Сага в калейдоскопе - страница 5
Петров призывно кивнул Борису на лист, который всё ещё лежал на столе.
– Я ни на кого показаний давать не буду.
– Ну что же… – следователь нажал на электрический звонок под столешницей. Вошёл надзиратель.
– В камеру, – с некоторым сожалением произнёс Петров.
Придя с допроса в камеру, Борис обнаружил, что оба места на его шконке заняты; его матрас, бельё, подушка, одеяло валяются на полу. На его месте спал молодой здоровенный детина. Борис потряс его за плечо:
– Молодой человек, это была моя койка.
На Бориса глянула настолько омерзительная рожа, что мгновенно стало саднить где-то в груди.
– Была твоя, стала моя. Отдыхай, дядя.
Остальные зеки с звериным любопытством уставились на Бориса. Заговорил Сабаев:
– А, расхититель народного добра вернулся. Ты думаешь, что ты ВОР, и будешь сидеть с почётом, как ВОР, но ты не ВОР, ты барыга и нет к тебе уважения. Ты у нас, у народа украл. Ты вошь – и вошью ты здесь будешь.
– Татарин не Гагарин. – подтвердил другой зек (скорее всего это был Токарев). – Не трогай мальчика, он уставший.

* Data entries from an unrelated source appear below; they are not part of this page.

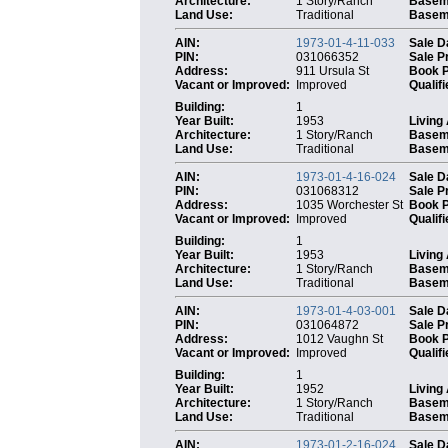
Architecture:
1 Story/Ranch
Basem
Land Use:
Traditional
Baseme
AIN:
1973-01-4-11-033
Sale D
PIN:
031066352
Sale P
Address:
911 Ursula St
Book 
Vacant or Improved:
Improved
Qualifi
Building:
1
Year Built:
1953
Living
Architecture:
1 Story/Ranch
Basem
Land Use:
Traditional
Baseme
AIN:
1973-01-4-16-024
Sale D
PIN:
031068312
Sale P
Address:
1035 Worchester St
Book 
Vacant or Improved:
Improved
Qualifi
Building:
1
Year Built:
1953
Living
Architecture:
1 Story/Ranch
Basem
Land Use:
Traditional
Baseme
AIN:
1973-01-4-03-001
Sale D
PIN:
031064872
Sale P
Address:
1012 Vaughn St
Book 
Vacant or Improved:
Improved
Qualifi
Building:
1
Year Built:
1952
Living
Architecture:
1 Story/Ranch
Basem
Land Use:
Traditional
Baseme
AIN:
1973-01-2-16-024
Sale D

Зеки дружно загоготали. В двери открылось окно «кормушки», и в камеру посмотрел надзиратель. Борис тяжело вздохнул, разостлал свой матрас на полу, лёг и закрыл глаза. Как только он закрыл глаза, он увидел Петрова: «Моя фамилия Петров. Мы знаем про Вас всё. Следующие 10 или 15 лет Вы будете просыпаться только в камере или лагерном бараке». Борис мгновенно открыл глаза и сел на полу. Видение Петрова исчезло. В камере было тихо, только кто-то очень звонко храпел; наступила ночь – первая из бесконечной череды тюремных и лагерных ночей.
4.
Просторная трёхкомнатная кооперативная квартира в Северном Чертаново, недавно купленная Борисом на тещу, совсем недавно была тихой и мягкой от ковров, лежащих и висящих повсюду, яркой и блестящей от хрустальных люстр и хрустальной посуды всех видов, форм и размеров, плотно загруженных в югославскую стенку, была теперь гулкой и пустой: все, что могли из квартиры вывезли к тёще или продали, как только Бориса арестовали, оставив только самое необходимое; особенно тоскливо чернел чистый прямоугольник на тумбочке вместо второпях сданного в комиссионку японского телевизора. На стареньком, протёртом диванчике сидели сейчас молодая, красивая и заплаканная Татьяна, жена Бориса и её мать, Евдокия Ивановна, а по голому паркету комнаты, катал большой железный грузовик беспрестанно перемещался и рычал вместо мотора Максимка, ненаглядный пятилетний сын Бориса и Татьяны. Максимка свистнул тормозами грузовика, остановился и в который раз спросил:
– А где папа?
– Папа уехал в командировку, в командировку, – задумчиво ответила Татьяна.
– А что это такое, кламландиловка?
– Это когда надо уехать по очень важным делам в другой город.
– А когда он вернётся?
Тут Татьяна не выдержала и закрыв лицо руками заплакала, выбежав из комнаты на кухню. Её мать неспешно последовала за ней, погладила её по голове, начала успокаивать:
– Да, конечно, Боря был отличный человек…
Услышав это, Татьяна умоляюще прошептала, всхлипывая:
– Мама, ну почему же был…
– Тфу ты, само с языка сорвалось… Конечно, такой хороший человек как Борис рождается раз в сто лет, но и не таких на моей памяти… (вздыхает). Эх, не он первый, не он последний! Главное, чтобы не расстреляли! А там уж как присудят… Знаю я только одно, надо ему больше мыла в передачах посылать.